Сегодня они наконец исполнили то обещание, которое дали друг другу еще два года тому назад, — Сёя, казалось бы, должен был быть обрадован этим — и он хотел и старался быть обрадован этим, — но злокачественное что-то, которого он сам до конца не понимал, всё никак того не дозволяло. Он сам не понимал, почему какая-то его часть, какой-то бессмертный совестный укор никак не могли достичь согласия с тем человеком, которого он представлял из себя сейчас и хотел продолжать представлять, которого видели в нём знакомые и уже почти родные люди. Почему, даже несмотря на всё это, он так сильно хотел произнести слова, что вертелись у него сейчас на языке.
“Возможно ли то, — вдруг начал юноша с медленного, членораздельного сочетания жестов, не отрывая глаз от незажившей ушной мочки, — что одно из твоих ушей начало полностью терять слух как раз из-за того, что я оставил тебе в детстве этот шрам? Пожалуйста, ответь честно”.
Состояние девушки окончательно пошатнулось. Было заметно, что она вновь изо всех сил постаралась изобразить на лице хорошо знакомую ему, беззаботную фасадную улыбку, косвенно уверить его в том, что давно уже примирилась с ним и его былыми поступками. Но, как бы Сёко того ни хотела, трясущиеся ладони ее никак не могли сложиться в слова, а судорожно дрожащие губы — согнуться фальшивой дугой. Несдержанные слезы — те, по видимому, что она не успела выплакать еще тогда, — неожиданно резко намочили ее веки и почти сразу же покатились по побледневшим, уже подавно не румяным щекам крупными не прекращающимися каплями.
Сёя с малой вероятностью когда-либо относился к себе так же отвратительно, как в этот момент. Когда-то он пообещал себе, что больше никогда не потерпит ее плача, что больше всего на свете будет добиваться того, чтобы Сёко смогла наконец-то полюбить себя. И хотя тот Сёя, который был ответственен за ее теперешние слезы, являлся совершенно другим человеком, текущий всё еще, к горю для себя, разделял с ним одно тело и одно тягостное, в плохом смысле незабываемое прошлое.
— Мье быо так бойно... Я... е могва поять... (“Мне было так больно... Я... не могла понять...” (неразб.)) — внезапно вырвался изо рта Нисимии ее настоящий, всегда стыдливо неволящийся в горле голос, что могло означать только высшую степень ее отчаяния.
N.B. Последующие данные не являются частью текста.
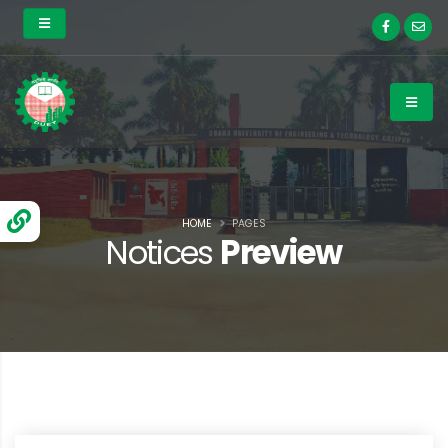
HOME
PAGES
Notices
Preview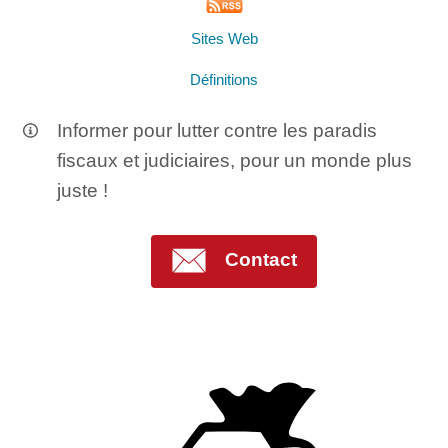
Sites Web
Définitions
Informer pour lutter contre les paradis
fiscaux et judiciaires, pour un monde plus
juste !
Contact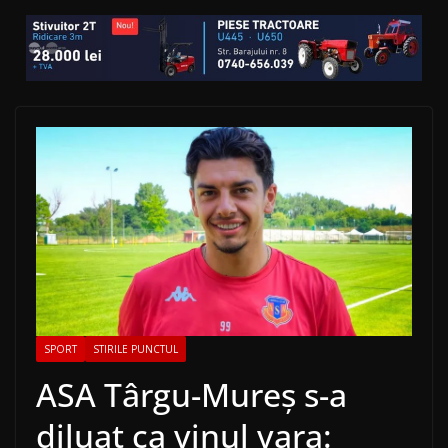
SPORT
STIRILE PUNCTUL
ASA Târgu-Mureș s-a
diluat ca vinul vara: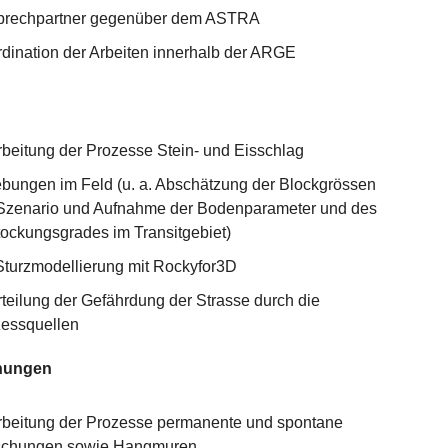
prechpartner gegenüber dem ASTRA
dination der Arbeiten innerhalb der ARGE
beitung der Prozesse Stein- und Eisschlag
bungen im Feld (u. a. Abschätzung der Blockgrössen
Szenario und Aufnahme der Bodenparameter und des
ockungsgrades im Transitgebiet)
turzmodellierung mit Rockyfor3D
teilung der Gefährdung der Strasse durch die
essquellen
hungen
beitung der Prozesse permanente und spontane
schungen sowie Hangmuren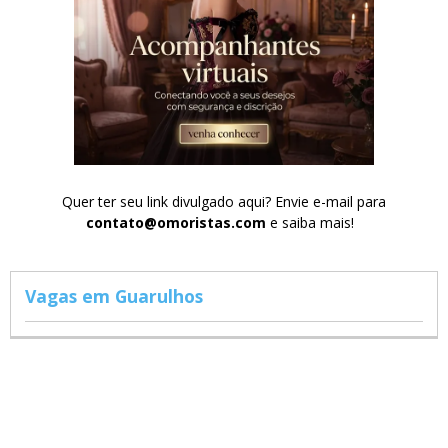
Quer ter seu link divulgado aqui? Envie e-mail para
contato@omoristas.com
e saiba mais!
Vagas em Guarulhos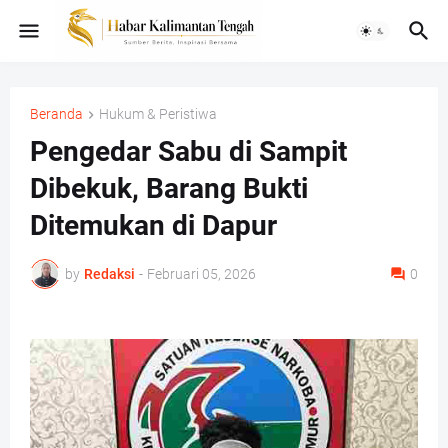
Beranda
Hukum & Peristiwa
Pengedar Sabu di Sampit
Dibekuk, Barang Bukti
Ditemukan di Dapur
by
Redaksi
-
Februari 05, 2026
0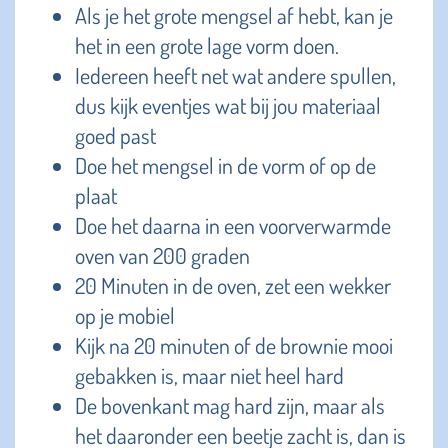
Als je het grote mengsel af hebt, kan je
het in een grote lage vorm doen.
Iedereen heeft net wat andere spullen,
dus kijk eventjes wat bij jou materiaal
goed past
Doe het mengsel in de vorm of op de
plaat
Doe het daarna in een voorverwarmde
oven van 200 graden
20 Minuten in de oven, zet een wekker
op je mobiel
Kijk na 20 minuten of de brownie mooi
gebakken is, maar niet heel hard
De bovenkant mag hard zijn, maar als
het daaronder een beetje zacht is, dan is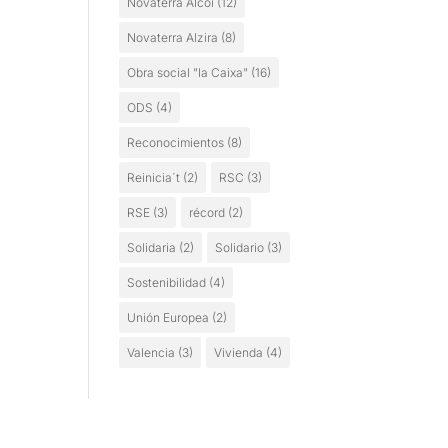
Novaterra Alcoi
(12)
Novaterra Alzira
(8)
Obra social "la Caixa"
(16)
ODS
(4)
Reconocimientos
(8)
Reinicia´t
(2)
RSC
(3)
RSE
(3)
récord
(2)
Solidaria
(2)
Solidario
(3)
Sostenibilidad
(4)
Unión Europea
(2)
Valencia
(3)
Vivienda
(4)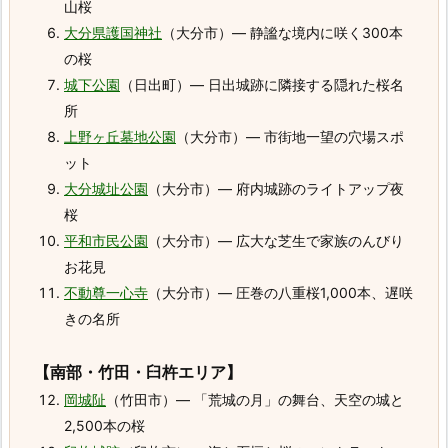
山桜
大分県護国神社
（大分市）― 静謐な境内に咲く300本
の桜
城下公園
（日出町）― 日出城跡に隣接する隠れた桜名
所
上野ヶ丘墓地公園
（大分市）― 市街地一望の穴場スポ
ット
大分城址公園
（大分市）― 府内城跡のライトアップ夜
桜
平和市民公園
（大分市）― 広大な芝生で家族のんびり
お花見
不動尊一心寺
（大分市）― 圧巻の八重桜1,000本、遅咲
きの名所
【南部・竹田・臼杵エリア】
岡城阯
（竹田市）― 「荒城の月」の舞台、天空の城と
2,500本の桜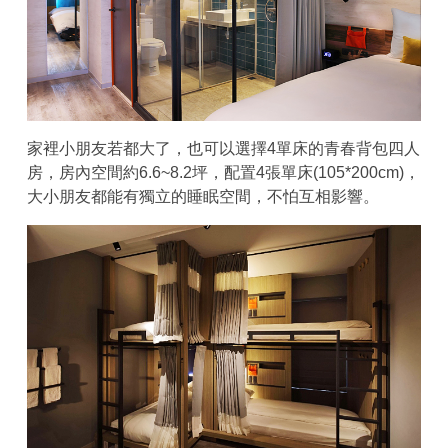
家裡小朋友若都大了，也可以選擇4單床的青春背包四人
房，房內空間約6.6~8.2坪，配置4張單床(105*200cm)，
大小朋友都能有獨立的睡眠空間，不怕互相影響。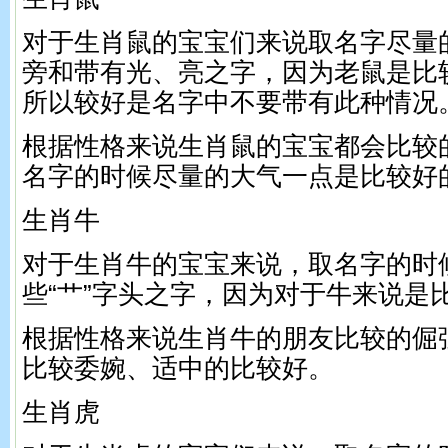
对于生肖鼠的宝宝们来说取名字尽量
旁和带有光、亮之字，因为老鼠是比
所以较好是名字中不要带有此种情况
根据性格来说生肖鼠的宝宝都会比较
名字的时候尽量的大气一点是比较好
生肖牛
对于生肖牛的宝宝来说，取名字的时
些“艹”字头之字，因为对于牛来说是
根据性格来说生肖牛的朋友比较的倔
比较委婉、适中的比较好。
生肖虎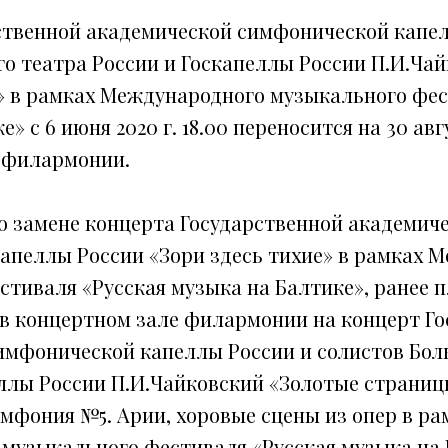
ственной академической симфонической капел
о театра России и Госкапеллы России П.И.Ча
» в рамках Международного музыкального фес
» с 6 июня 2020 г. 18.00 переносится на 30 авгу
 филармонии.
о замене концерта Государственной академич
апеллы России «Зори здесь тихие» в рамках 
тиваля «Русская музыка на Балтике», ранее п
0 в концертном зале филармонии на концерт Г
имфонической капеллы России и солистов Бол
ллы России П.И.Чайковский «Золотые страниц
мфония №5. Арии, хоровые сцены из опер в ра
музыкального фестиваля «Русская музыка на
Всё еще довольно гнусавый, сильно напоминающий нескладный лепет ребенка, он был именно таким, каким Исида запомнил его и в первый, и в последний раз, когда слышал.
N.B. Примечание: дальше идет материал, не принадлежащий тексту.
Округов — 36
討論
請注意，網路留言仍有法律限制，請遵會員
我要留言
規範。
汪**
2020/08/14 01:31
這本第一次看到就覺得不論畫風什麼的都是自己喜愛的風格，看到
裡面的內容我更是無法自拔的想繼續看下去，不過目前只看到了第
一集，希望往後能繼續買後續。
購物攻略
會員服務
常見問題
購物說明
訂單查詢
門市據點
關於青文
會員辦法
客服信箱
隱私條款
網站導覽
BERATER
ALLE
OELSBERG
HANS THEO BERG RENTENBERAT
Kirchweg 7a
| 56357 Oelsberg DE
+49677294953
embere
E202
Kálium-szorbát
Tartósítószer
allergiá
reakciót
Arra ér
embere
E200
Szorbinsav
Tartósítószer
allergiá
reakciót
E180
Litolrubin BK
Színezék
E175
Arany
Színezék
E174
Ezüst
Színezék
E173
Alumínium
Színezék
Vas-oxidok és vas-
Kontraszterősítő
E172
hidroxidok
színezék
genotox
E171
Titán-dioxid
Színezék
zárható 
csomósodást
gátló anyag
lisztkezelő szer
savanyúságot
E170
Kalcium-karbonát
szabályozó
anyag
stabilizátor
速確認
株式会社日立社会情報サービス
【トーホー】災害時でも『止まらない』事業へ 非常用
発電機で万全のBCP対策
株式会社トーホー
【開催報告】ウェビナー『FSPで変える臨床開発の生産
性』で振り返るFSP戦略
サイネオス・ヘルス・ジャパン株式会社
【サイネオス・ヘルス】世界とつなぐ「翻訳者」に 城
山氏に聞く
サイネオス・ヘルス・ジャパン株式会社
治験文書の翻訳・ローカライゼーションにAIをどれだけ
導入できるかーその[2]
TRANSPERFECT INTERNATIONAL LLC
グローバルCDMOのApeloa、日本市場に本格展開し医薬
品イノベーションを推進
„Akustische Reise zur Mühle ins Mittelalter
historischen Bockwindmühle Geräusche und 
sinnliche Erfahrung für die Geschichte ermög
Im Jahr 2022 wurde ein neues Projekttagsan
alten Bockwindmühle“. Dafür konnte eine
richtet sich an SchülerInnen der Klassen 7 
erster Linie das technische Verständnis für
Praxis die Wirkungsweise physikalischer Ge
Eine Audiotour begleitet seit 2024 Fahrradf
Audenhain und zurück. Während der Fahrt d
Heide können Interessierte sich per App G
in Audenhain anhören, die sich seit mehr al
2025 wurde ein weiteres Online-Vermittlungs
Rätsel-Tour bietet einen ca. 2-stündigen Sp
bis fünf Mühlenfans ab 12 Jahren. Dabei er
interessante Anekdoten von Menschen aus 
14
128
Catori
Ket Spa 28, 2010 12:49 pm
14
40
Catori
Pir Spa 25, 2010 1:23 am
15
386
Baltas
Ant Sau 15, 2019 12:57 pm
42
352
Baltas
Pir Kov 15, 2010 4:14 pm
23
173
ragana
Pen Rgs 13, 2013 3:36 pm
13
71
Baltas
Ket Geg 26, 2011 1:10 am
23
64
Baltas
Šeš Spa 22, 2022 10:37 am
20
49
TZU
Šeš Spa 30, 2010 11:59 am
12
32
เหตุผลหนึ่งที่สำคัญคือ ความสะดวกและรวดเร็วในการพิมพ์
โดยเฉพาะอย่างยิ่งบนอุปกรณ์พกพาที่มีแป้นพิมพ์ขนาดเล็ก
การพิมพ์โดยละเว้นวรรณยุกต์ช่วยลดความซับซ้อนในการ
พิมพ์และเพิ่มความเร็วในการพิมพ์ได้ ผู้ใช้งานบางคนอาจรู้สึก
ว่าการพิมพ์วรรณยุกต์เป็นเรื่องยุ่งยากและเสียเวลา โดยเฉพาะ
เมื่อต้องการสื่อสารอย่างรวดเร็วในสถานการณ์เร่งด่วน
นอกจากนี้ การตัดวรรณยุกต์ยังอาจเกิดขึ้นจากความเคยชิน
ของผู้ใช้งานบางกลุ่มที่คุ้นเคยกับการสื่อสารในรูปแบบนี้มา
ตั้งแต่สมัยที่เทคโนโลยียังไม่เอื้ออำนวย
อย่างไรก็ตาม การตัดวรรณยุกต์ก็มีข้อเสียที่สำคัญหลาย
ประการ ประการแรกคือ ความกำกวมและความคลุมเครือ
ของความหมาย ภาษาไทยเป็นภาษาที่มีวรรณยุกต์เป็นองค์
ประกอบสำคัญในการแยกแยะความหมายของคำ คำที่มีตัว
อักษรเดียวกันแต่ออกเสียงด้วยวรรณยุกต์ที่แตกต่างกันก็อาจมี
Этот жалобный плач не был конкретно озлоблен против него — не был уже и самоненавистным криком, который издавала душа девушки. Он не имел никакой негативной окраски, за ним не стояло желания кого бы то ни было обвинить. Плач Сёко являлся всего лишь беспомощным и обреченным отпором жизненной несправедливости, в которой каждый человек в мире неумышленно играл свою роль ежедневно.
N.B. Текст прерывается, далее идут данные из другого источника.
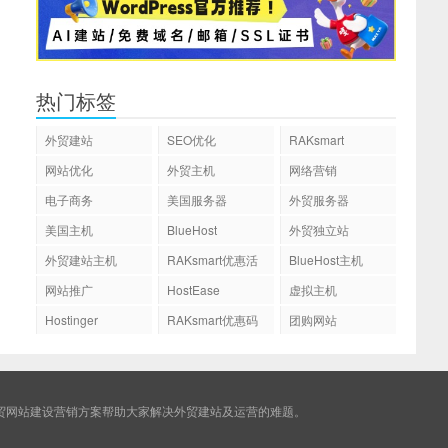
热门标签
外贸建站
SEO优化
RAKsmart
网站优化
外贸主机
网络营销
电子商务
美国服务器
外贸服务器
美国主机
BlueHost
外贸独立站
外贸建站主机
RAKsmart优惠活
BlueHost主机
动
网站推广
HostEase
虚拟主机
Hostinger
RAKsmart优惠码
团购网站
贸网站建设营销方案帮助大家解决外贸建站及运营的难题。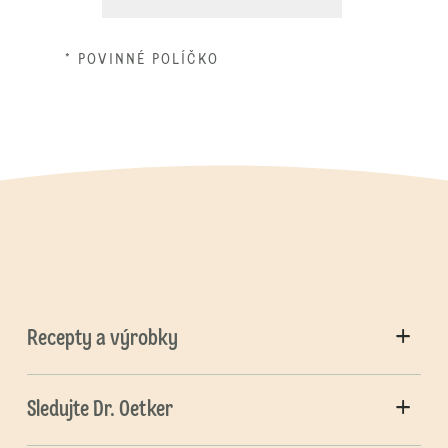
* POVINNÉ POLÍČKO
Recepty a výrobky
Sledujte Dr. Oetker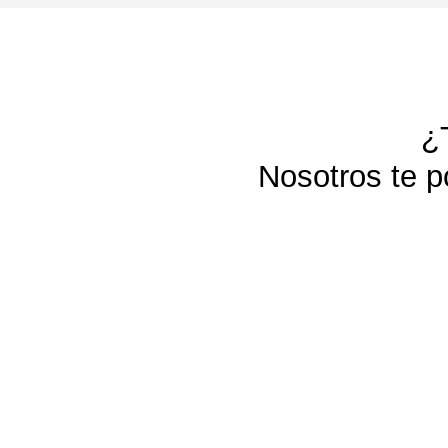
¿
Nosotros te 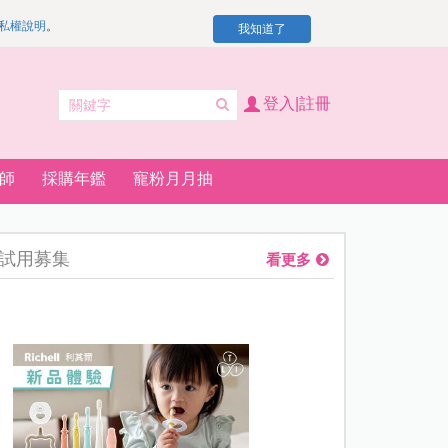
私權說明
。
我知道了
登入|註冊
師
採購年鑑
寵粉月月抽
試用募集
看更多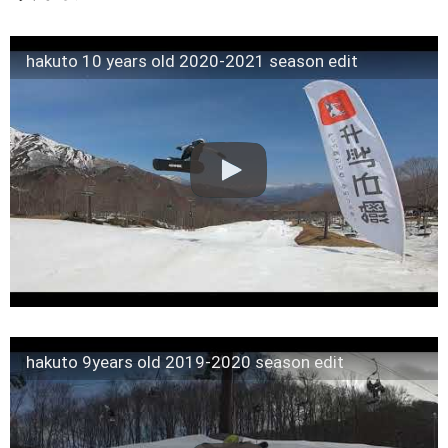
hakuto 10 years old 2020-2021 season edit
hakuto 9years old 2019-2020 season edit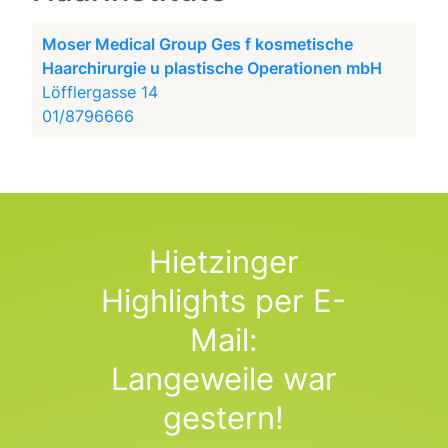
Moser Medical Group Ges f kosmetische
Haarchirurgie u plastische Operationen mbH
Löfflergasse 14
01/8796666
Hietzinger
Highlights per E-
Mail:
Langeweile war
gestern!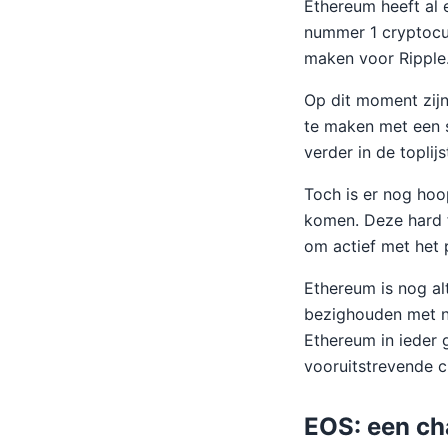
Ethereum heeft al
nummer 1 cryptocu
maken voor Ripple
Op dit moment zijn
te maken met een s
verder in de toplij
Toch is er nog ho
komen. Deze hard f
om actief met het 
Ethereum is nog al
bezighouden met n
Ethereum in ieder g
vooruitstrevende c
EOS: een ch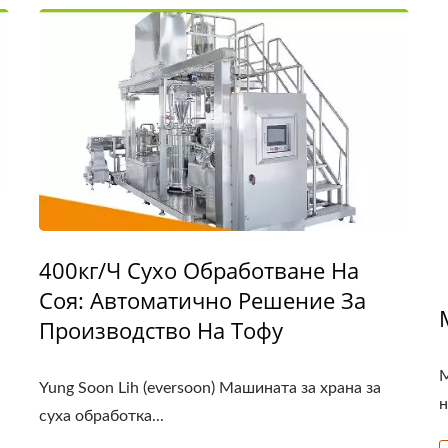
400кг/ч Сухо Обработване На
Соя: Автоматично Решение За
Производство На Тофу
М
Yung Soon Lih (eversoon) Машината за храна за
н
суха обработка...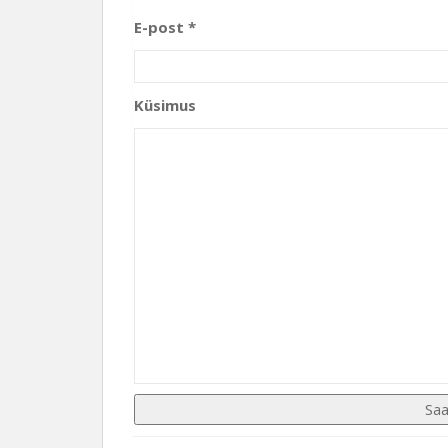
E-post *
Küsimus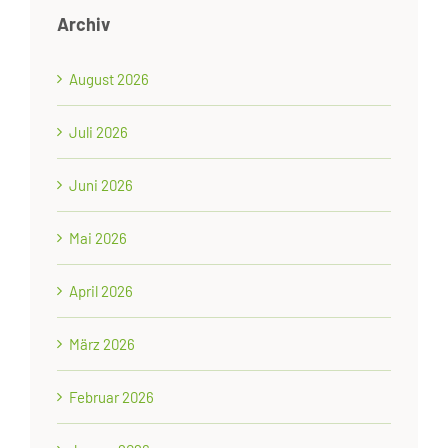
Archiv
August 2026
Juli 2026
Juni 2026
Mai 2026
April 2026
März 2026
Februar 2026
Одна половина сознания Сёи, чего нельзя не назвать постыдным, всё еще была готова выбрать бездействие, уклониться от той роли, которую все вокруг уже давно считали для него подходящей и по праву заслуженной, и поступить так лишь из трусливого опасения сделать только хуже, чем он уже сделал. Иными словами, нарушить клятву, не так давно данную мисс Нисимии.
Но вторая была уверена, что Сёя услышал уже предостаточно невинного плача подруги, увидел достаточно слез на ее очаровательном лице. Что за этим самым моментом его неминуемо поджидало не что иное, как очередное «испытание храбрости». Самое сложное, значимое и поворотное в его жизни «испытание храбрости».